Work instructions:
Transcribe every entry precisely, omitting nothing.
(Study material begins)
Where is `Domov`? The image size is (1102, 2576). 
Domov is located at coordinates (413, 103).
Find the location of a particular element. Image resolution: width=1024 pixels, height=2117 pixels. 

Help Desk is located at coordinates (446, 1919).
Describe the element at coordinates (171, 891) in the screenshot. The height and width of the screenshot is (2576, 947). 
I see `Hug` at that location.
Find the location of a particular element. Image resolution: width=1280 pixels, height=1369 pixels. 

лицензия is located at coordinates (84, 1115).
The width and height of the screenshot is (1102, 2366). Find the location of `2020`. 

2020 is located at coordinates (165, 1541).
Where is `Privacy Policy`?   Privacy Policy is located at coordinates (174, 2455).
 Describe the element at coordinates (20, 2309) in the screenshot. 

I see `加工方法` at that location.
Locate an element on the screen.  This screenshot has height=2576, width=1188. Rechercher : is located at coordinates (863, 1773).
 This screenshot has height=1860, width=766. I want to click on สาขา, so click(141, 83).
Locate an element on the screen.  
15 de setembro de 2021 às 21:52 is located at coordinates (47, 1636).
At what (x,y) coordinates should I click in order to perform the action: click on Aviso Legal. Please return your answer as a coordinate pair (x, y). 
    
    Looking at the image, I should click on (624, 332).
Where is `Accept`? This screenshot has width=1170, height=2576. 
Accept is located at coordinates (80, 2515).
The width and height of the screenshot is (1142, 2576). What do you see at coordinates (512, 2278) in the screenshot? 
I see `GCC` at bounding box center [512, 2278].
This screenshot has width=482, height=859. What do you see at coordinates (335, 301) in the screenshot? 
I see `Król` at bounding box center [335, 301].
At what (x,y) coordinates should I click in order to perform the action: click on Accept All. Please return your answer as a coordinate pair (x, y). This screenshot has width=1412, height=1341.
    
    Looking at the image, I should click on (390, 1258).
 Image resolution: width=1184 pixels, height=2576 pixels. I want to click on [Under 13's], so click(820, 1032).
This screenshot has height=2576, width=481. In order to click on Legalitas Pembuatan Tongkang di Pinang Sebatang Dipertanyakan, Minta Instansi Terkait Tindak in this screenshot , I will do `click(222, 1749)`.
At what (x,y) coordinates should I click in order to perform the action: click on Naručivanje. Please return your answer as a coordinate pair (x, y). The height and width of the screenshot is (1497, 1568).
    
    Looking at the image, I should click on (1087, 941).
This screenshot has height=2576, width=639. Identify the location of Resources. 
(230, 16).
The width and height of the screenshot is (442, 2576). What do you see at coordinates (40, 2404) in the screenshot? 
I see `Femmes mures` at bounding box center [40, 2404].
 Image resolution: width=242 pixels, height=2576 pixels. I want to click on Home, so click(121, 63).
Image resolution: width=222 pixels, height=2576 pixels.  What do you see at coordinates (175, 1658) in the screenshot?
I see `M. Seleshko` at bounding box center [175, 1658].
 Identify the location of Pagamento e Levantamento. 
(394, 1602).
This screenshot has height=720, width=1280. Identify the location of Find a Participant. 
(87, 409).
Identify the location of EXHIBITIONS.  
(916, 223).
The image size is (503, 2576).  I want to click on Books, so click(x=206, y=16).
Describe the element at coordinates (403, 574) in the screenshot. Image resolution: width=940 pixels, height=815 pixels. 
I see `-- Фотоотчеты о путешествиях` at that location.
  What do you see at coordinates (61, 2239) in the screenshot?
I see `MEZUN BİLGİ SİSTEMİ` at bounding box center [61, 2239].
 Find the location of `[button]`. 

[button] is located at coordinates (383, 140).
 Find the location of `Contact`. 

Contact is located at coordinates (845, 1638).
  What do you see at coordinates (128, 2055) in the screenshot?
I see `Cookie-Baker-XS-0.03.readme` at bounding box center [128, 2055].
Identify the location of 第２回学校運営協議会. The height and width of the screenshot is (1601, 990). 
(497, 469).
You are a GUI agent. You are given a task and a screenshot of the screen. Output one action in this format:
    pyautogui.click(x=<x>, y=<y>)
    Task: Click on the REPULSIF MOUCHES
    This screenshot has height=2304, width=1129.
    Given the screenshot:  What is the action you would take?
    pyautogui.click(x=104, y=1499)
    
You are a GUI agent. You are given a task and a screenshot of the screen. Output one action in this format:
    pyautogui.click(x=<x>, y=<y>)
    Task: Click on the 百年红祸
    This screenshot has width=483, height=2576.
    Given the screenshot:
(Study material ends)
Written solution:
Where is `Domov`? The image size is (1102, 2576). 
Domov is located at coordinates (413, 103).
Find the location of a particular element. Image resolution: width=1024 pixels, height=2117 pixels. 

Help Desk is located at coordinates (446, 1919).
Describe the element at coordinates (171, 891) in the screenshot. The height and width of the screenshot is (2576, 947). 
I see `Hug` at that location.
Find the location of a particular element. Image resolution: width=1280 pixels, height=1369 pixels. 

лицензия is located at coordinates (84, 1115).
The width and height of the screenshot is (1102, 2366). Find the location of `2020`. 

2020 is located at coordinates (165, 1541).
Where is `Privacy Policy`?   Privacy Policy is located at coordinates (174, 2455).
 Describe the element at coordinates (20, 2309) in the screenshot. 

I see `加工方法` at that location.
Locate an element on the screen.  This screenshot has height=2576, width=1188. Rechercher : is located at coordinates (863, 1773).
 This screenshot has height=1860, width=766. I want to click on สาขา, so click(141, 83).
Locate an element on the screen.  
15 de setembro de 2021 às 21:52 is located at coordinates (47, 1636).
At what (x,y) coordinates should I click in order to perform the action: click on Aviso Legal. Please return your answer as a coordinate pair (x, y). 
    
    Looking at the image, I should click on (624, 332).
Where is `Accept`? This screenshot has width=1170, height=2576. 
Accept is located at coordinates (80, 2515).
The width and height of the screenshot is (1142, 2576). What do you see at coordinates (512, 2278) in the screenshot? 
I see `GCC` at bounding box center [512, 2278].
This screenshot has width=482, height=859. What do you see at coordinates (335, 301) in the screenshot? 
I see `Król` at bounding box center [335, 301].
At what (x,y) coordinates should I click in order to perform the action: click on Accept All. Please return your answer as a coordinate pair (x, y). This screenshot has width=1412, height=1341.
    
    Looking at the image, I should click on (390, 1258).
 Image resolution: width=1184 pixels, height=2576 pixels. I want to click on [Under 13's], so click(820, 1032).
This screenshot has height=2576, width=481. In order to click on Legalitas Pembuatan Tongkang di Pinang Sebatang Dipertanyakan, Minta Instansi Terkait Tindak in this screenshot , I will do `click(222, 1749)`.
At what (x,y) coordinates should I click in order to perform the action: click on Naručivanje. Please return your answer as a coordinate pair (x, y). The height and width of the screenshot is (1497, 1568).
    
    Looking at the image, I should click on (1087, 941).
This screenshot has height=2576, width=639. Identify the location of Resources. 
(230, 16).
The width and height of the screenshot is (442, 2576). What do you see at coordinates (40, 2404) in the screenshot? 
I see `Femmes mures` at bounding box center [40, 2404].
 Image resolution: width=242 pixels, height=2576 pixels. I want to click on Home, so click(121, 63).
Image resolution: width=222 pixels, height=2576 pixels.  What do you see at coordinates (175, 1658) in the screenshot?
I see `M. Seleshko` at bounding box center [175, 1658].
 Identify the location of Pagamento e Levantamento. 
(394, 1602).
This screenshot has height=720, width=1280. Identify the location of Find a Participant. 
(87, 409).
Identify the location of EXHIBITIONS.  
(916, 223).
The image size is (503, 2576).  I want to click on Books, so click(x=206, y=16).
Describe the element at coordinates (403, 574) in the screenshot. Image resolution: width=940 pixels, height=815 pixels. 
I see `-- Фотоотчеты о путешествиях` at that location.
  What do you see at coordinates (61, 2239) in the screenshot?
I see `MEZUN BİLGİ SİSTEMİ` at bounding box center [61, 2239].
 Find the location of `[button]`. 

[button] is located at coordinates (383, 140).
 Find the location of `Contact`. 

Contact is located at coordinates (845, 1638).
  What do you see at coordinates (128, 2055) in the screenshot?
I see `Cookie-Baker-XS-0.03.readme` at bounding box center [128, 2055].
Identify the location of 第２回学校運営協議会. The height and width of the screenshot is (1601, 990). 
(497, 469).
You are a GUI agent. You are given a task and a screenshot of the screen. Output one action in this format:
    pyautogui.click(x=<x>, y=<y>)
    Task: Click on the REPULSIF MOUCHES
    This screenshot has height=2304, width=1129.
    Given the screenshot:  What is the action you would take?
    pyautogui.click(x=104, y=1499)
    
You are a GUI agent. You are given a task and a screenshot of the screen. Output one action in this format:
    pyautogui.click(x=<x>, y=<y>)
    Task: Click on the 百年红祸
    This screenshot has width=483, height=2576.
    Given the screenshot:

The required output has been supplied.